View Old View New View Both View Only Previous Next

This draft contains only sections that have differences from the version that it modified.

W3C

XML Path Language (XPath) 4.0 WG Review Draft

W3C Editor's Draft 23 February 2026

This version:
https://qt4cg.org/specifications/xpath-40/
Most recent version of XPath:
https://qt4cg.org/specifications/xpath-40/
Most recent Recommendation of XPath:
https://www.w3.org/TR/2017/REC-xpath-31-20170321/
Editor:
Michael Kay, Saxonica <mike@saxonica.com>

Please check the errata for any errors or issues reported since publication.

See also translations.

This document is also available in these non-normative formats: XML.


Abstract

XPath 4.0 is an expression language that allows the processing of values conforming to the data model defined in [XQuery and XPath Data Model (XDM) 4.0]. The name of the language derives from its most distinctive feature, the path expression, which provides a means of hierarchic addressing of the nodes in an XML tree. As well as modeling the tree structure of XML, the data model also includes atomic items, function items, maps, arrays, and sequences. This version of XPath supports JSON as well as XML, and adds many new functions in [XQuery and XPath Functions and Operators 4.0].
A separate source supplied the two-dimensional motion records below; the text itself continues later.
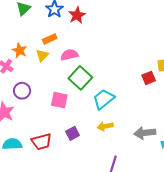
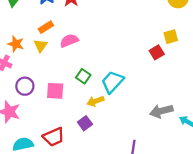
green square: (80, 78) -> (83, 76), moved, size x0.6
pink square: (59, 100) -> (55, 91), moved
yellow arrow: (105, 126) -> (95, 101), moved

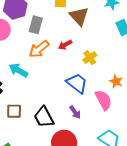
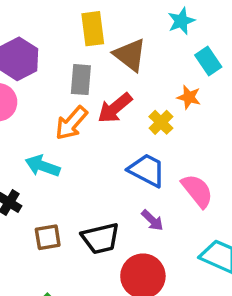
gray rectangle: (36, 25) -> (81, 80), moved
red arrow: (65, 45) -> (115, 108), size x1.5
orange star: (116, 81) -> (189, 97), moved
black trapezoid: (44, 117) -> (101, 238), turned -65

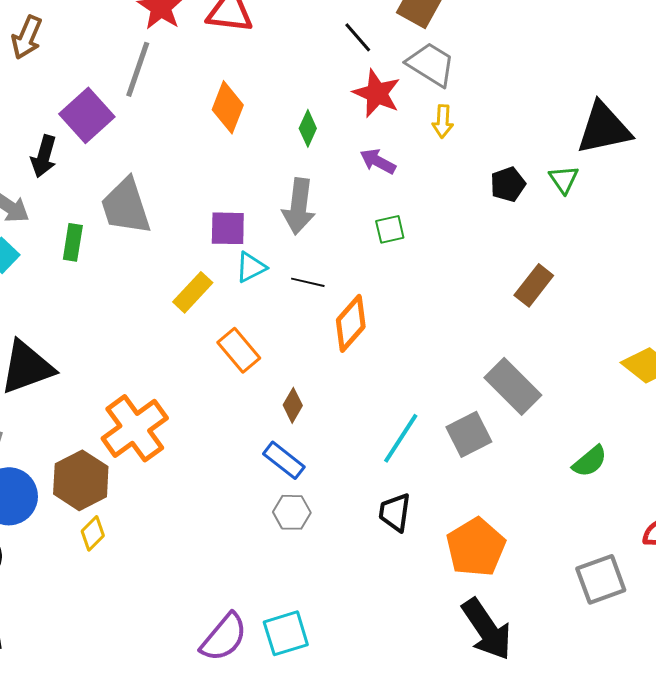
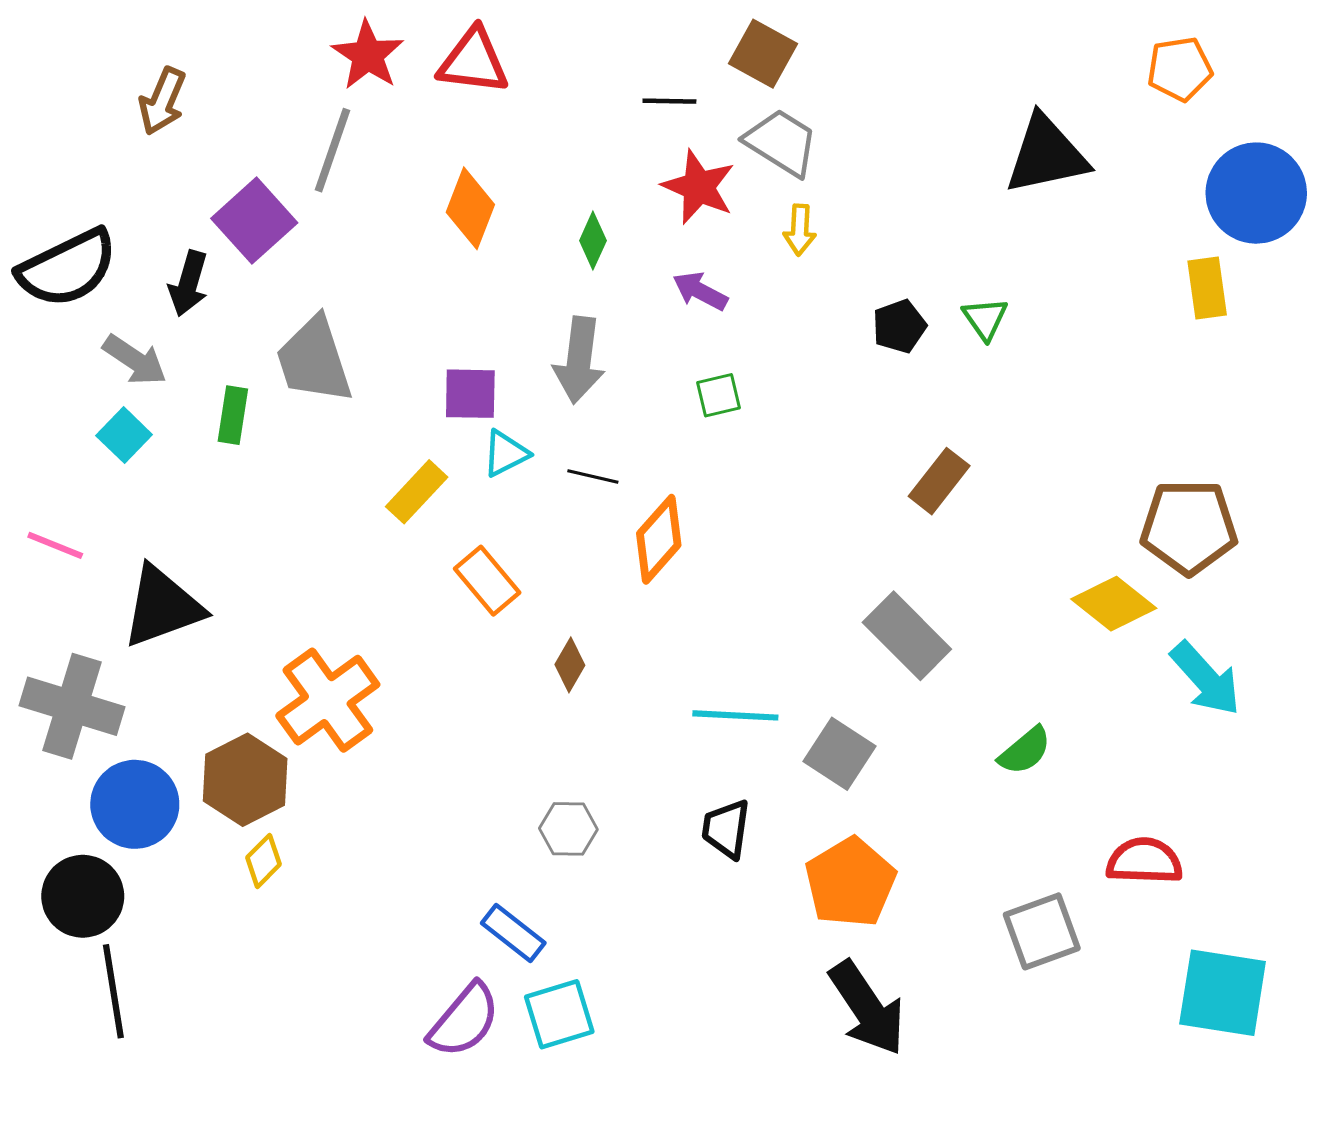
black line: (358, 37) -> (669, 101), turned -48
black triangle: (604, 128) -> (1046, 155), moved
gray square: (469, 434) -> (840, 754), moved, turned -30
cyan line: (401, 438) -> (735, 715), turned 60
blue rectangle: (284, 460) -> (513, 933), moved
XPath 4.0 is a superset of XPath 3.1. A detailed list of changes made since XPath 3.1 can be found in I Change Log.

Status of this Document

This is a draft prepared by the QT4CG (officially registered in W3C as the XSLT Extensions Community Group). Comments are invited.

Dedication

The publications of this community group are dedicated to our co-chair, Michael Sperberg-McQueen (1954–2024).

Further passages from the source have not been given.